## GOAL OF THE EXERCISE
Find the line in the data below that contains "вкладок, позволяет добавить". Return that line and all the lines after it, unchanged.

## DATA TO EXAMINE

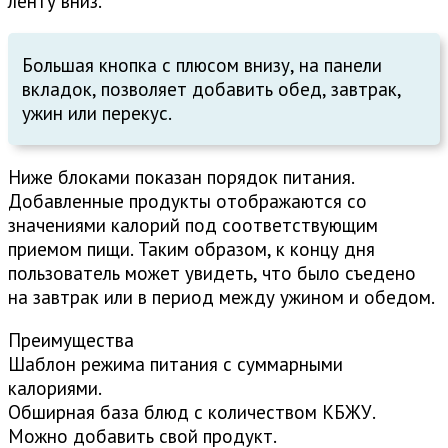
ленту вниз.
Большая кнопка с плюсом внизу, на панели
вкладок, позволяет добавить обед, завтрак,
ужин или перекус.
Ниже блоками показан порядок питания.
Добавленные продукты отображаются со
значениями калорий под соответствующим
приемом пищи. Таким образом, к концу дня
пользователь может увидеть, что было съедено
на завтрак или в период между ужином и обедом.
Преимущества
Шаблон режима питания с суммарными
калориями.
Обширная база блюд с количеством КБЖУ.
Можно добавить свой продукт.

## ANSWER AREA
вкладок, позволяет добавить обед, завтрак,
ужин или перекус.
Ниже блоками показан порядок питания.
Добавленные продукты отображаются со
значениями калорий под соответствующим
приемом пищи. Таким образом, к концу дня
пользователь может увидеть, что было съедено
на завтрак или в период между ужином и обедом.
Преимущества
Шаблон режима питания с суммарными
калориями.
Обширная база блюд с количеством КБЖУ.
Можно добавить свой продукт.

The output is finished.